I have a problem. A big one. It’s called LIFE. I don’t have a problem with life itself but rather a problem making the most of it. Almost every night, a few hours before bedtime, I get this thought: tomorrow I will begin anew. It never happens as once I wake my inspiration and motivation is lost and the energy-levels to get up and do something productive is non-existent.
Planning does not seem to work for me. I have tried using both physical and digital solutions, simple to really complex. Entering the data into the planners is no problem, it’s sticking to it that I fail on. I kind of know what I want to do but in the past few years I seem to not be able to work towards my goals. A psychiatrist once told me that I “have lost my start engine, but there does not seem to be any wrong with the actual engine.” With this in mind I do know I have to make some maintenance.

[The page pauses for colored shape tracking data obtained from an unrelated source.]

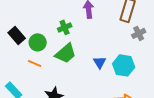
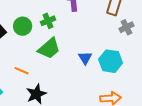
green circle: (38, 42) -> (23, 26), moved
orange line: (35, 63) -> (21, 71), moved

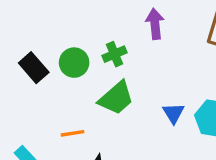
orange line: (21, 71) -> (72, 133), turned -32

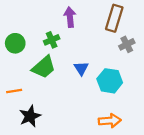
green cross: (115, 54) -> (52, 40), moved
blue triangle: (173, 113) -> (81, 68), moved

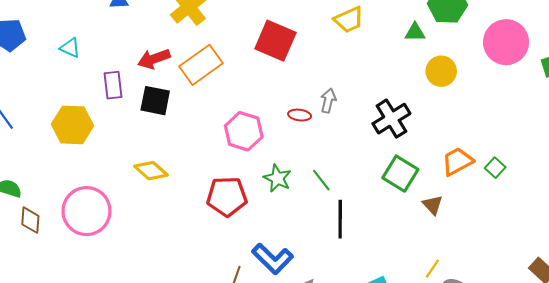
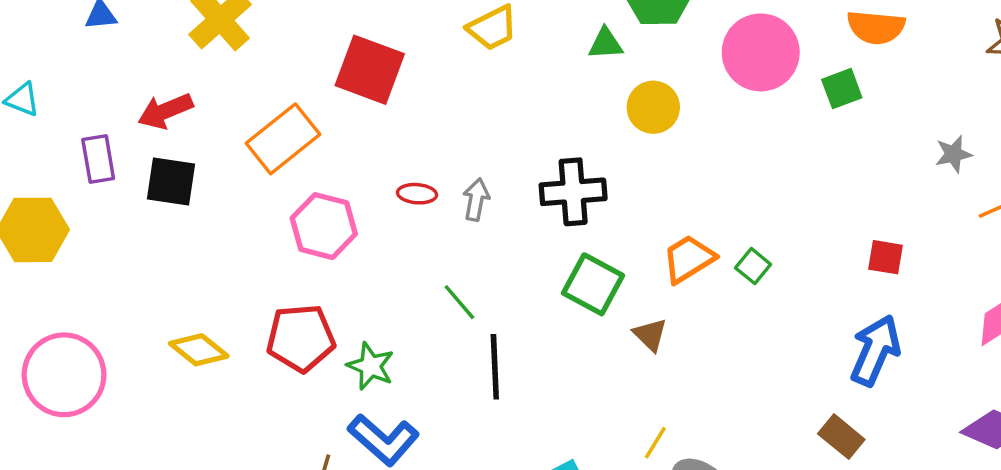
orange rectangle: (201, 65) -> (283, 139), moved
gray arrow: (328, 101) -> (476, 200), moved
black cross: (391, 119) -> (573, 192), turned 30
yellow diamond: (151, 171) -> (199, 350), moved
green star: (277, 178) -> (370, 366), moved

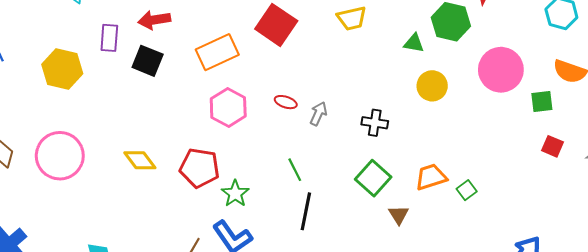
black cross: (573, 192) -> (375, 123), size x0.7
red square: (886, 257) -> (553, 146), moved

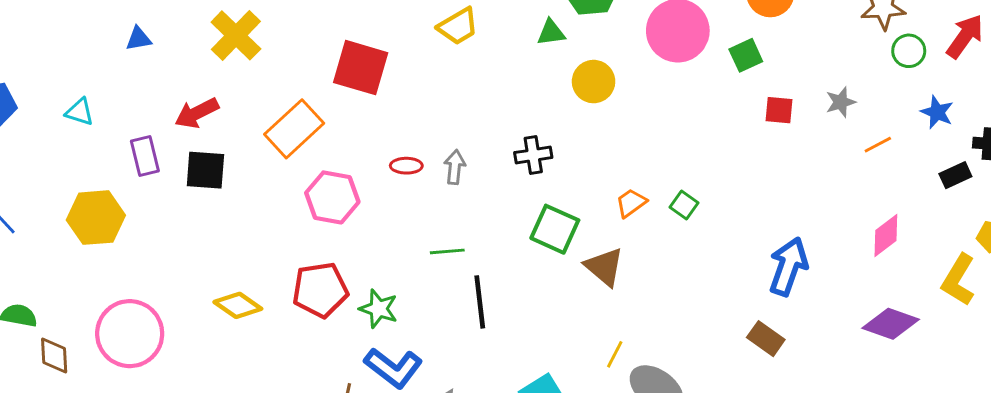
green line: (295, 170) -> (447, 251), turned -50
orange trapezoid: (431, 177) -> (631, 203), size x0.7
brown triangle: (399, 215) -> (604, 267), size x1.4

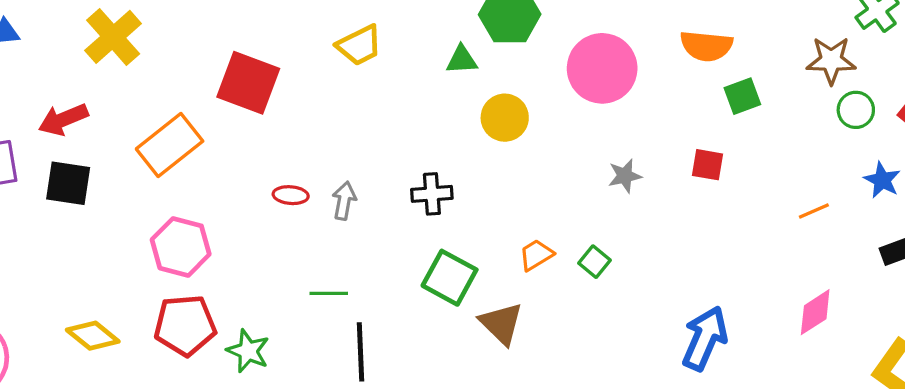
green square: (746, 55) -> (742, 96), moved
gray star: (841, 102) -> (625, 176), moved
pink hexagon: (332, 197) -> (181, 247), moved

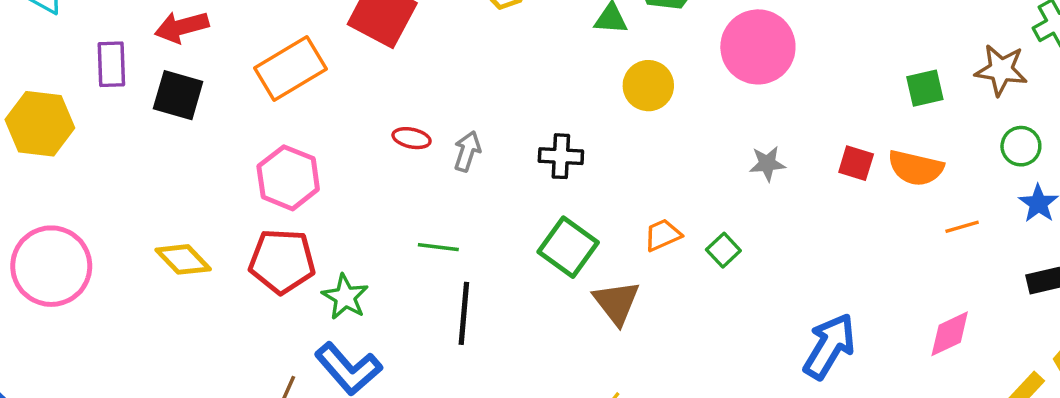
orange semicircle: (706, 46) -> (916, 168), moved
green square: (742, 96) -> (925, 88), moved
green circle: (856, 110) -> (1021, 146), moved

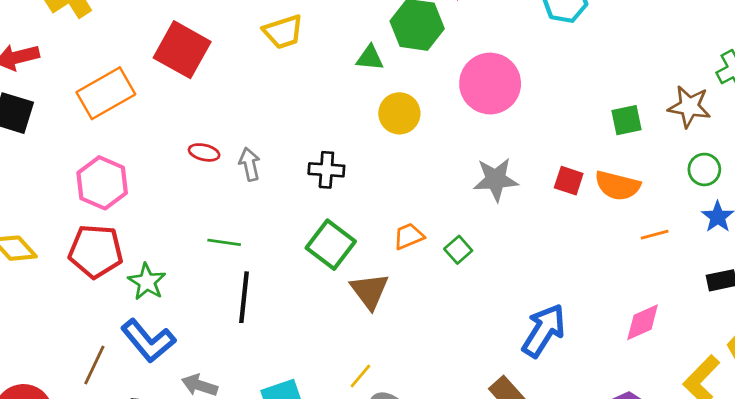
gray arrow: (467, 151) -> (250, 164), turned -32
gray star: (767, 164) -> (496, 179), size x1.5

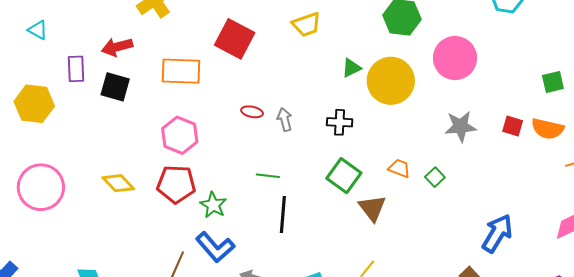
green triangle: (370, 58) -> (351, 68), moved, turned -30
orange rectangle: (106, 93) -> (181, 71), turned 33
yellow circle: (399, 113) -> (391, 81), size x1.6
orange trapezoid: (409, 236) -> (399, 168), turned 45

Going back a few years: once I had a lot on my plate – school, work, theater, chairman of a board and on top of that trying to find time to write – but now days I have begun to scale down. As it sits today I only have work and my chairman-position. I have announced my retirement from the chairman position. The reasons being I feel the need to simplify my life and get the time to focus on other things – writing – and be able to relax when I get home from my regular work.
In the long run my hopes are that clearing out my schedule leaving only work left I will in time find my way back to writing, the part of my life that is the only thing that sticks. Often I get interested in something, do it for a while and then loose the interest. Writing is so far the only thing that has stuck for a longer period of time and I do not think I will ever loose my interest in it.
I can not be the only one dealing with this disconnection, this trouble to be productive and inspired. So the question that I have to ask is: how does one get out of it? How did you get back into the groove?